Let's recognize that "personal data" is exactly that..."personal." With this comes "personal responsibility." Sounds kind of harsh, right? Well, who has a greater incentive to protect personal data--the person who owns it, or an organization who is using it as a commodity to sell products or services? Again...rhetorical.
I believe that if we leave the presently growing issue of ensuring data privacy up to legislative action alone, we inherently cede some of the very privacy we seek. That is, more data, workflows, processes, and procedures will need to be interrogated (and potentially violated) before the next great solution can be codified, and who knows how long it will last or the extent of which fines and penalties will devastate otherwise well-meaning companies? After all, not EVERY company is sharing our data with Cambridge Analytica... Instead, let's allow everyone hold on to their own data so they can share only what they want to share with whom they want to share it. It sounds simple...because it is.
Think of it this way: the threat to privacy will always exist (at least as long as there are two or more human beings on the earth) so doesn't it make sense to dilute the threat profile as much as possible? In our present situation, anyone can access millions of personal data records by infiltrating one organization (whether "legally" or illegally). Even if that organization takes precautions to make it hard to breach or has policies in place to stipulate how data is maintained, the potential payoff is worth it to take a risk and go for the jackpot. If, on the other hand, we make it such that in order to access the same "millions of records" a bad guy has to infiltrate millions of individuals, the challenge is MUCH higher...and the payoff is orders of magnitude less. Reducing the threat profile down to it's lowest common denominator effectively makes it as close to impossible to conduct a massive data breach as is possible...and, I believe, avoids further waves of legislation designed to protect us from ourselves.
I realize, of course, this isn't something that would happen overnight.
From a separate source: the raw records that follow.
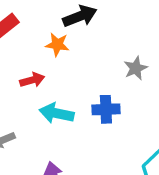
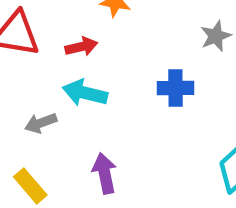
cyan arrow: (57, 113) -> (85, 93), moved

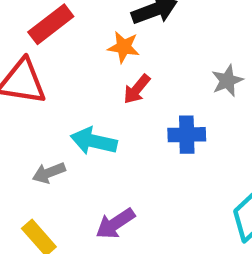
red arrow: (81, 47) -> (137, 89), moved, turned 144
purple arrow: (105, 173) -> (115, 224), turned -111

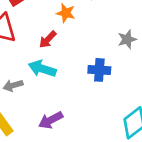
red arrow: (137, 89) -> (48, 39), moved

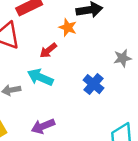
blue cross: (99, 70) -> (93, 84), turned 30

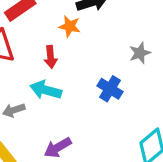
red arrow: (48, 50) -> (51, 57), turned -48

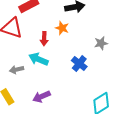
orange star: (70, 26) -> (62, 28), moved

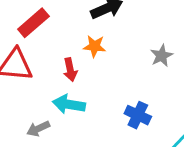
blue cross: (79, 64) -> (138, 115), moved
But, the threat to data privacy is an epidemic right now that deserves at least some sort of alternative thought activity. GDPR is big and it will be effective...
...until it's not.
That's not a comment on GPDR specifically. It's more about legislative activity in this space in general. Regulations, no matter how large, only flirt with the issue instead of jumping all in and enacting a truly comprehensive solution. If I were wrong about this, we wouldn't have seen any personal medical records illegally accessed after HIPAA in 1996, right?
Feel those raindrops on your face? The storm is coming. Now's the time to seriously discuss ways to take shelter, because once the heavy stuff starts coming down, new legislation will be like handing out umbrellas in a hurricane.